I do not think I could have said
anything upon any other text. Christ was precious to my soul, and I
was in the flush of my youthful love, and I could not be silent when a
precious Jesus was the subject.
---
This is a text on which I think I
could preach in my sleep. And I believe that if I were dying and were
graciously led into the old track, I could with my last breath pour
out a heart full of utterance on this delightful verse. I am sure it
contains the marrow of what I have always taught in the pulpit.
Believe (4100)
(pisteuo
from
pistis;
pistos;
related
studies
the faith, the
obedience of faith)
means to consider something to be true and therefore worthy of one’s
trust. To accept as true, genuine, or real. To have a firm conviction
as to the goodness, efficacy, or ability of something or someone. To
consider to be true. To accept the word or evidence of.
Peter uses
pisteuo in the
present tense
which describes this belief as one's habitual practice.
Vincent
notes that pisteuo...
means to persuade, to cause belief,
to induce one to do something by persuading, and so runs into the
meaning of to obey, properly as the result of persuasion
In secular Greek
literature, as well as in the New Testament, pisteuo (pistis,
pistos) has a basic meaning of an intellectual assent or a belief that
something is true. Michel says that this use arose during the
Hellenistic period. During the struggle with skepticism and atheism,
it acquired the sense of conviction concerning the existence and
activity of the Greek gods. Thayer calls this the intransitive use of
the word which conveys the idea of to be sure or be persuaded that
something is a fact. This kind of faith does not require any action on
the part of the believer but only an intellectual acceptance. As
discussed below, James used this type of faith as an example of a dead
faith stating that "The devils also believe, and tremble" (James
2:19).
The other
secular Greek meaning that is the more common use in the New Testament
is the transitive or active use which means to "put faith in" or "rely
upon" someone or something. Sometimes it has even stronger meaning:
"To entrust something to another." In classical usage it denoted
conduct that honored a previous agreement, such as the honoring of a
truce between opposing armies (Iliad 2.124). The meaning of entrusting
something to someone is found in Xenophon (Memorabilia 4.4.17). An
example of this use in the New Testament is 2 Timothy 1:12. Paul said
I know whom I have believed,
and am persuaded that he is able to keep that which I have committed
unto him against that day (see note
2 Timothy 1:12)
(Comment: Here pisteuo means to trust in or rely upon Christ to
save us)
Pisteuo
means to entrust oneself to an entity in complete confidence. To
believe in with the implication of total commitment to the one who is
trusted. As discussed below Christ is the object of this type of faith
that relies on His power and nearness to help, in addition to being
convinced that His revelations or disclosures are true.
The noun
pistis
and the verb pisteuo, mean
an adherence to, committal to, faith in, reliance upon, trust in a
person or an object, to be persuaded of or convinced of something, to
place one's confidence in, to trust.
Pisteuo
can also mean to be confident about or to be firmly persuaded as to
something, and so Paul writes...
One man has faith (pisteuo)
that he may eat all things, but he who is weak eats vegetables only.
(see note
Romans 14:2)
(Here the believing conveys the sense of having an opinion, thinking)
As noted above,
pisteuo can refer to an heart belief (saving faith,
genuine belief that leads to salvation, this believing involves not
only the consent of the mind, but an act of the heart and will of the
subject) or an intellectual belief (mental assent, "head"

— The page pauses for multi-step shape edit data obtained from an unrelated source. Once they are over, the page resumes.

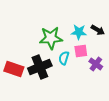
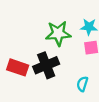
cyan semicircle: (64, 58) -> (82, 84), moved

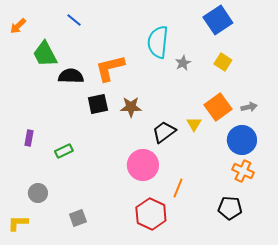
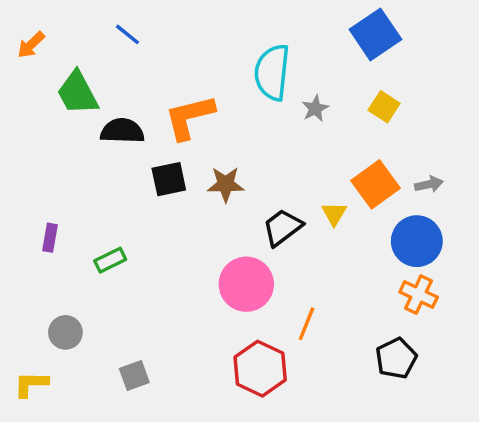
black pentagon: (230, 208) -> (396, 358), turned -30

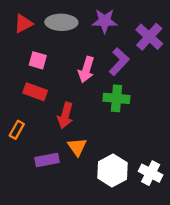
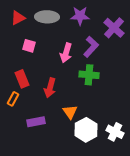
red rectangle: (35, 92) -> (22, 79), moved, turned 48
orange triangle: (77, 147) -> (70, 112), moved

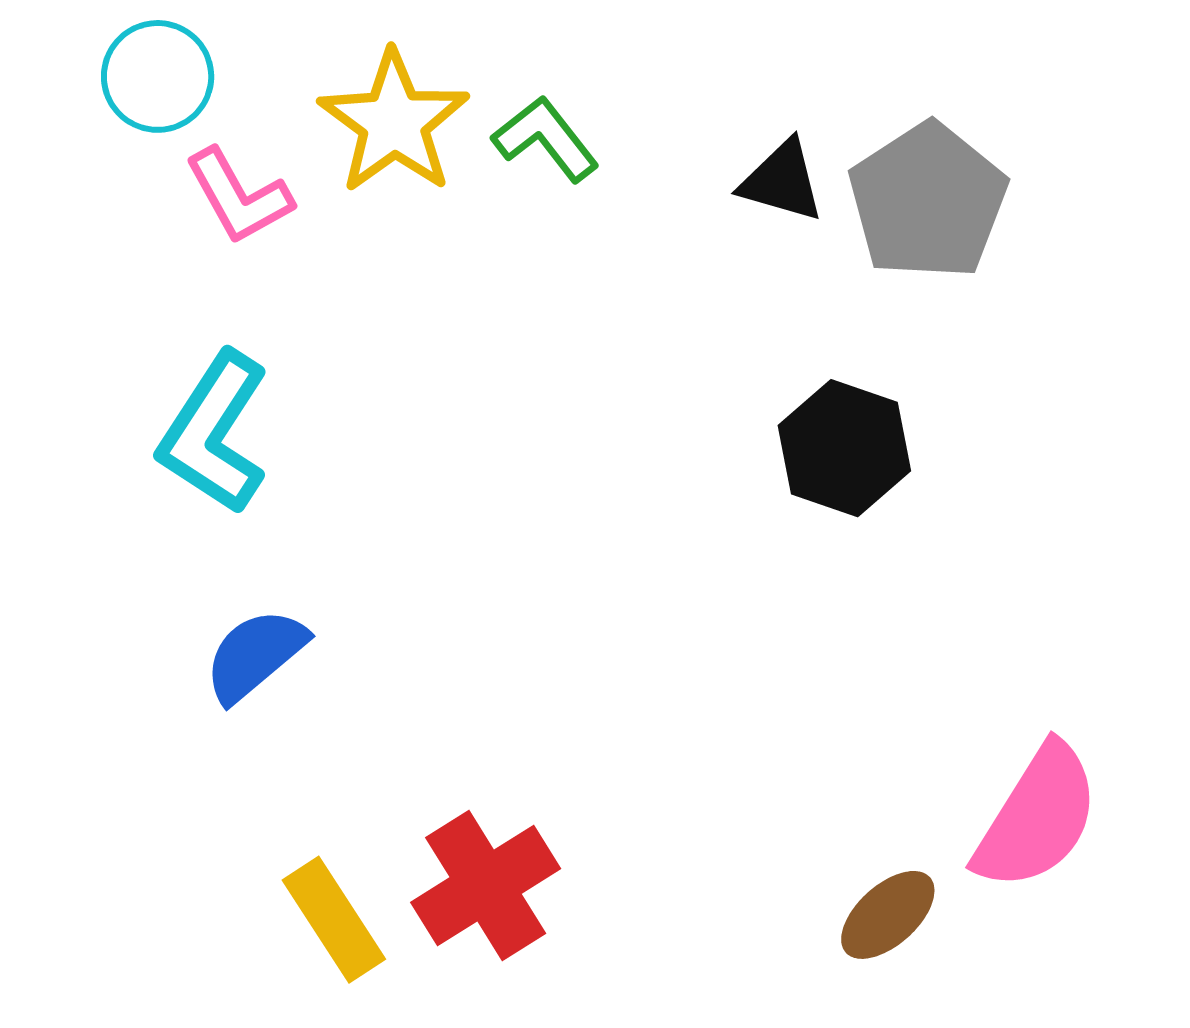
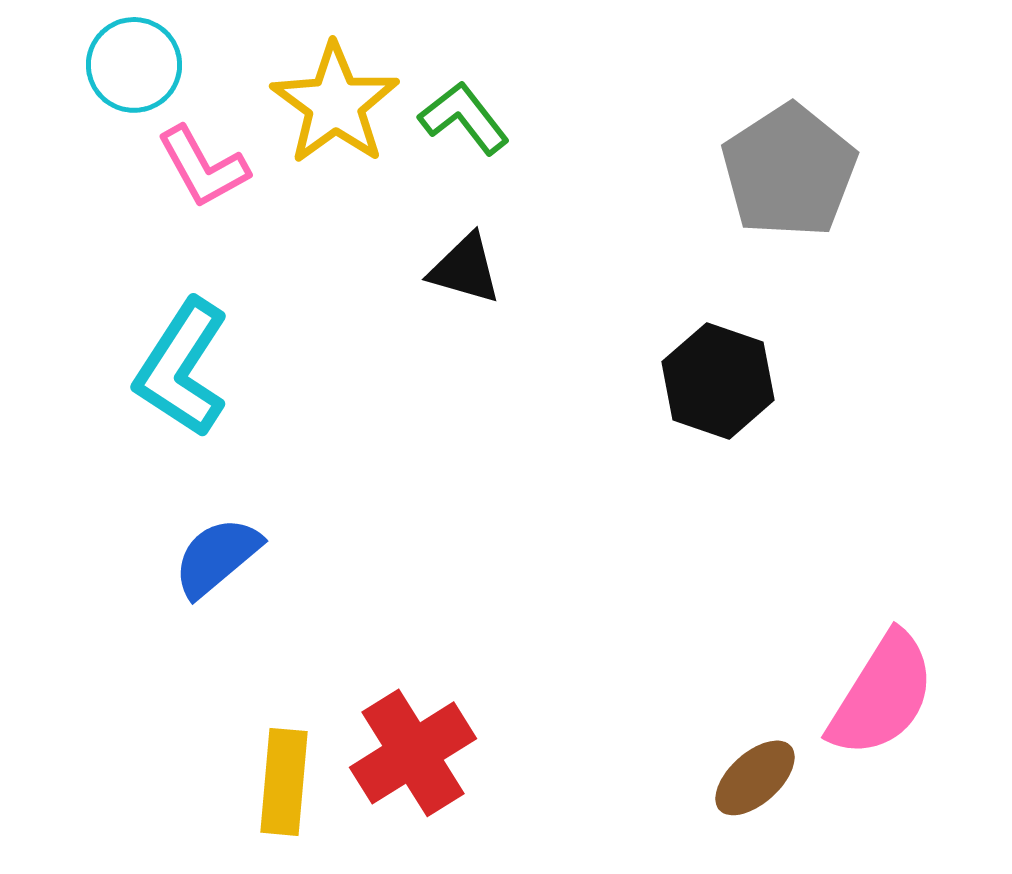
black triangle: (782, 181) -> (465, 269), moved
yellow rectangle: (334, 920) -> (284, 782), turned 38

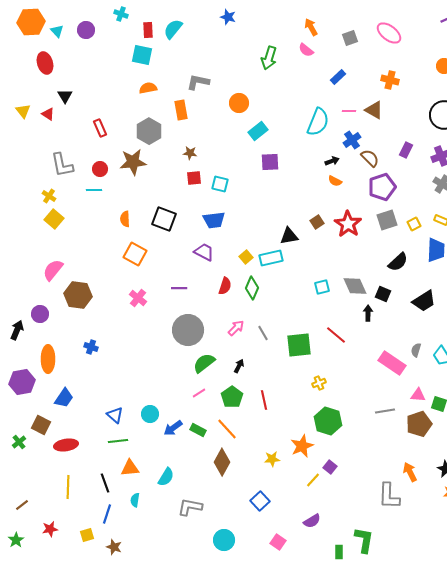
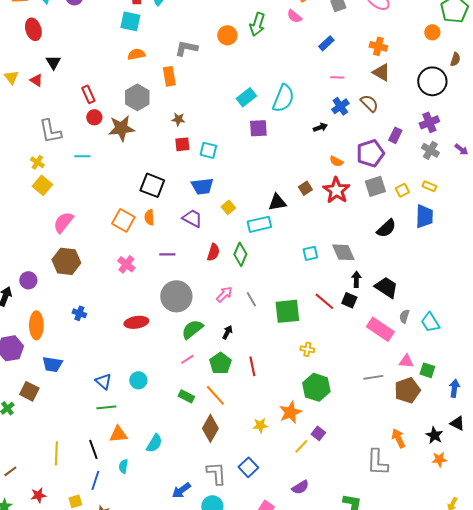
orange circle: (239, 103) -> (227, 35), moved
brown triangle: (374, 110) -> (381, 72), moved
cyan semicircle: (318, 122) -> (283, 98), moved
purple rectangle: (406, 150) -> (395, 135), moved
brown semicircle: (370, 158) -> (369, 103), moved
red circle: (100, 169) -> (94, 117), moved
orange semicircle: (335, 181) -> (336, 161), moved
orange semicircle: (125, 219) -> (149, 217), moved
yellow square: (246, 257) -> (228, 207), moved
pink semicircle: (53, 270) -> (63, 222), moved
black square: (383, 294) -> (349, 300), moved
black trapezoid: (424, 301) -> (386, 287), moved, turned -115
yellow cross: (319, 383) -> (307, 349), turned 32
blue trapezoid: (64, 398) -> (52, 364), turned 65
blue arrow: (173, 428) -> (181, 490), moved
red ellipse: (66, 445) -> (136, 322), moved
gray L-shape: (190, 507) -> (216, 473), moved, turned 75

knowledge, not associated with bringing salvation if it is by itself),
both uses demonstrated by Jesus statement in John 11,
John 11:26 Everyone who
lives and believes (refers to genuine saving faith) in Me shall
never die. Do you believe (intellectually) this?
James 2:19 You believe
(pisteuo) that God is one. You do well; the demons also believe
(pisteuo), and shudder.
Comment: In this passage, James explains that not all believing
will result in salvation. The believing he is describing in this
passage is a mental or intellectual believing that is not associated
in a change in one's heart and thus in one's behavior or actions.
Belief in the New Testament sense that effects the new birth
denotes more than a "demonic" like, intellectual assent to a set of
facts or truths. The demons believe but they are clearly not saved.

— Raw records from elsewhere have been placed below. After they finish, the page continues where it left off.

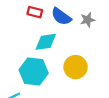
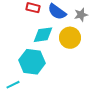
yellow circle: (76, 67) -> (70, 38), moved

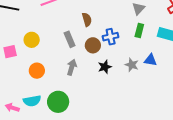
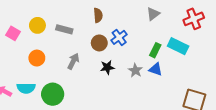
green rectangle: (139, 30) -> (155, 50), moved
blue cross: (111, 37) -> (119, 37), turned -35
gray rectangle: (70, 39) -> (64, 29), moved, turned -63
pink square: (10, 52) -> (13, 33), turned 32

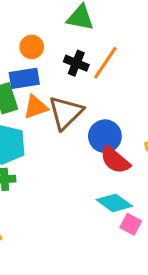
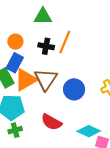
blue rectangle: (24, 78) -> (15, 63), turned -42
orange triangle: (36, 107) -> (26, 80), size x1.4
red semicircle: (115, 160) -> (51, 122), moved

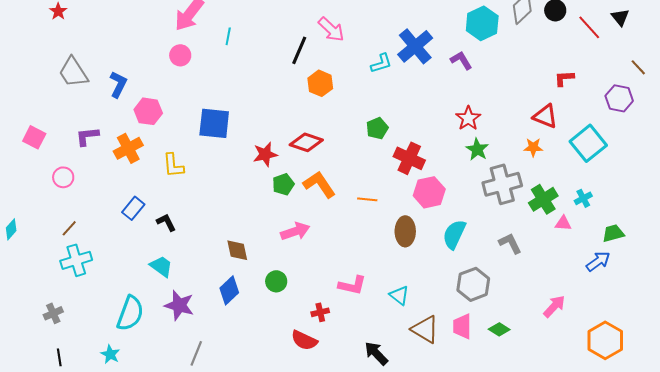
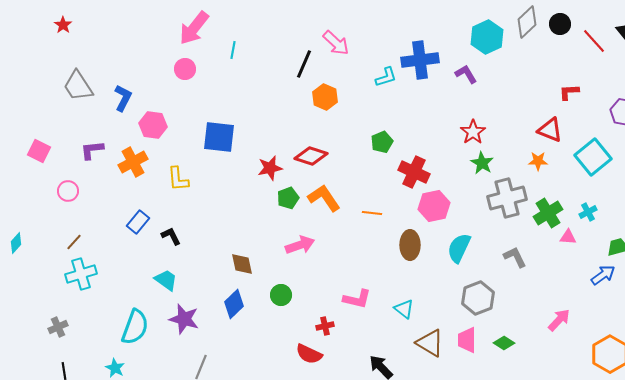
blue cross: (415, 46) -> (420, 60), turned 33

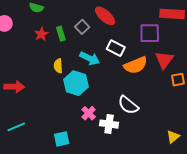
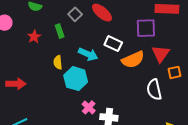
gray square: (82, 27) -> (75, 14), moved
red star: (41, 34) -> (34, 37), moved
white semicircle: (128, 105) -> (154, 90), moved, turned 40

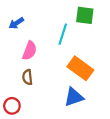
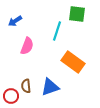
brown semicircle: (27, 77) -> (26, 86), moved
blue triangle: (74, 97) -> (50, 87), moved

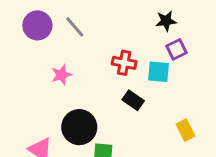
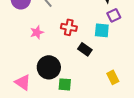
red cross: (124, 63) -> (69, 27), moved
yellow rectangle: (185, 130) -> (113, 77), moved

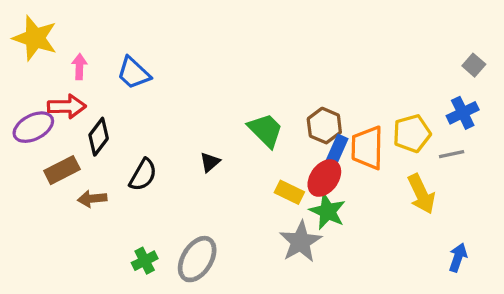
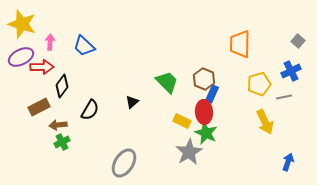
purple ellipse: (33, 127) -> (21, 57), moved
orange trapezoid: (367, 148) -> (240, 44), moved
red ellipse: (324, 178) -> (204, 112), turned -40
green cross: (145, 261) -> (62, 142), moved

Genuine belief does involve an intellectual assent and consent of
one's mind, but also includes an act of one's heart and will. Biblical
saving faith is not passive assent but an active staking of one's life
on the claims of God. The respected Greek lexicon author W E Vine
defines belief as consisting of
(1) a firm conviction which
produces full acknowledgment of God's revelation of Truth - (2Thes
2:11 -"in order that they all may be judged who did not believe
[pisteuo] the truth, but took pleasure in wickedness.")
(2) a personal surrender to the
Truth (Jn 1:12 "But as many as received Him, to them He gave the right
to become children of God, even to those who believe [pisteuo]
in His name") and
(3) a conduct inspired by and
consistent with that surrender.
Pisteuo
is found 24 times in the
Septuagint (LXX)
and the first use by Moses is one of the most important uses of
pisteuo in all of Scripture...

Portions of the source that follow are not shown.